### Directions for this task
This exercise calls for every record to be returned exactly, with pictures removed.

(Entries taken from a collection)
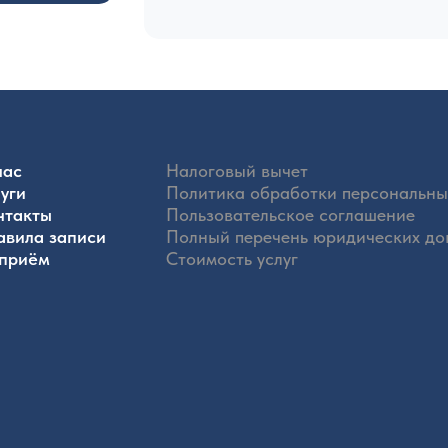
нас
Налоговый вычет
уги
Политика обработки персональны
нтакты
Пользовательское соглашение
авила записи
Полный перечень юридических до
 приём
Стоимость услуг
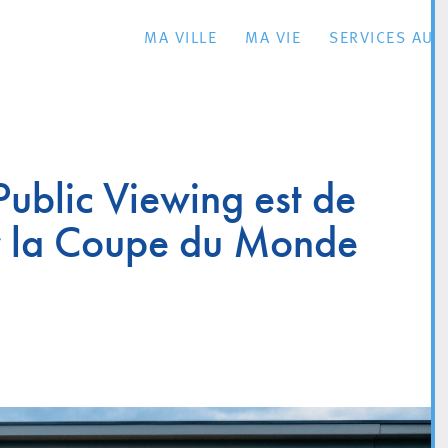
MA VILLE
MA VIE
SERVICES AU 
Public Viewing est de
ur la Coupe du Monde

### Solution
нас
Налоговый вычет
уги
Политика обработки персональны
нтакты
Пользовательское соглашение
авила записи
Полный перечень юридических до
 приём
Стоимость услуг
MA VILLE
MA VIE
SERVICES AU 
Public Viewing est de
ur la Coupe du Monde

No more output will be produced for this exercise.